It was a strategic error on somebody’s part to put my medicine cabinet directly above the toilet. At least once each week, I knock some item or other off its shelf and watch in resigned frustration as it falls in slow motion into the toilet bowl.
On one particularly memorable morning – as memorable as anything can be before five a.m. – I went to the medicine cabinet to get a razor. All too aware of the dangers of my toilet, I was careful to hold the bar of soap very tightly in my left hand. Unfortunately, I must have held it a little too tightly, because, with a wet, squirmy motion, it shot out of my hand, ricocheted off the door to the cabinet, bounced off my forehead and fell to the toilet seat, where it spun lazily around for a second or two before sliding into the toilet bowl with a plop.
Normally, I simply fish whatever object I have just sent swimming out of the toilet with a plunger, drain it against the lip of the bowl like some sort of particularly unhygienic pasta, then scoop it into the trash can. I have gotten – and I say this with all due modesty – very, very good at this. I could compete in the Bathroom Olympics. It seemed silly to throw away a perfectly good bar of soap though. Even if I fished it out of the toilet with the plunger, I would have to wash my hands afterward anyway and my only bar of soap was floating in the toilet. So, yes – I reached in, grabbed it, then spent the next five minutes washing the bar of soap with… itself.
But that probably won’t be a problem for me this morning. This morning, my biggest problem seems to be gravity. Whoever is in charge of such things has apparently cranked the gravity knob up two or three notches, making it extremely difficult to escape from my bed. Having fallen under the spell of a Junkyard Wars marathon last night, I’m having even more trouble than usual staggering to the bathroom.
I turn on the faucet, then stand, staring into the red, haggard eyes facing me in the mirror. I plunge my hands into the still cold water, then wet my face down, making a series of “woof-woof” sounds. I paw around to my right and grab what I think is the soap, then spend a fruitless 30 or 40 seconds trying to lather up with a box of dental floss.
It’s going to be one of those days.
I lather up with the real bar of soap and have just put my razor to my cheek when I realize that I’m starting to look like a biker dude. I don’t want to look like a biker dude. I really should trim my beard. I think briefly about going to the medicine cabinet for the scissors and turn my head to look in that direction.
Unfortunately, I forget to remove the razor from my cheek and remove approximately half of my mustache in the process. I look back into the mirror at the bleary-eyed, demented biker dude there. I make a command decision; if I’m going to be bleary-eyed and demented, I should at least be bleary-eyed, demented and clean-shaven.

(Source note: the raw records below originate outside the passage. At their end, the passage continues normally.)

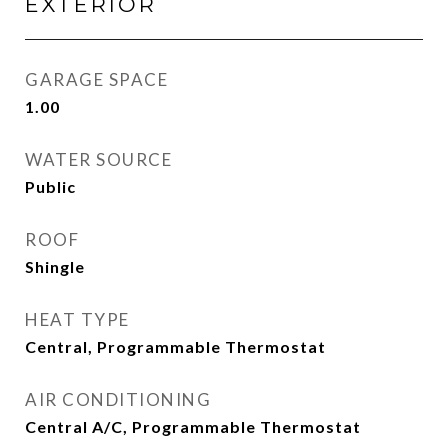
EXTERIOR
GARAGE SPACE
1.00
WATER SOURCE
Public
ROOF
Shingle
HEAT TYPE
Central, Programmable Thermostat
AIR CONDITIONING
Central A/C, Programmable Thermostat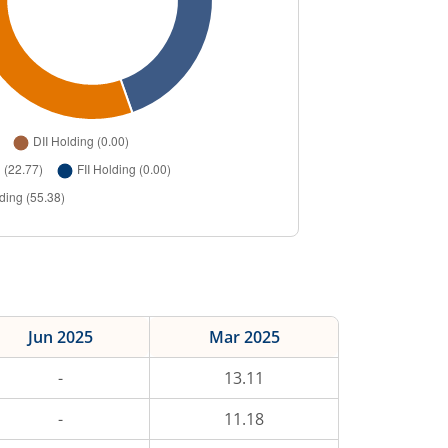
Jun 2025
Mar 2025
-
13.11
-
11.18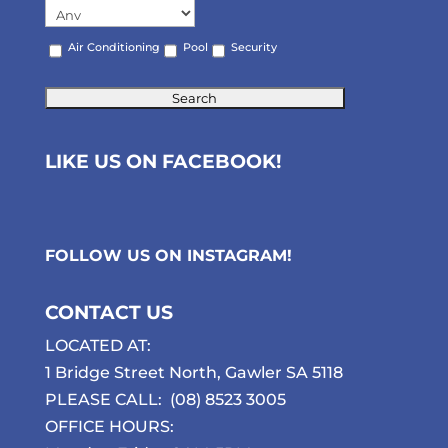
Air Conditioning
Pool
Security
LIKE US ON FACEBOOK!
FOLLOW US ON
INSTAGRAM
!
CONTACT US
LOCATED AT:
1 Bridge Street North, Gawler SA 5118
PLEASE CALL:
(08) 8523 3005
OFFICE HOURS:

It takes three disposable razors to remove my goatee. It would have only taken one if I trimmed the remains of my beard with the scissors first, but given how my day has been going so far, I decide not to risk the whole dropping-the-scissors-into-the-toilet thing. My lips and chin are not used to being shaved and protest in the most dramatic way possible – by throwing themselves into the blades. I am bleeding and grumpy as I stomp my way to the shower, trying not to bleed on anything on my way.
A few weeks ago, in a fit of nostalgia, I bought a bottle of Dr. Brauner’s peppermint soap. This was very big among the granola crowd when I was in college. It’s amazing stuff. Very strong, it will clean anything – hair, teeth, laundry, your car – anything. Showering with this is a very invigorating, tingly experience.
Especially if you have several open cuts on your face.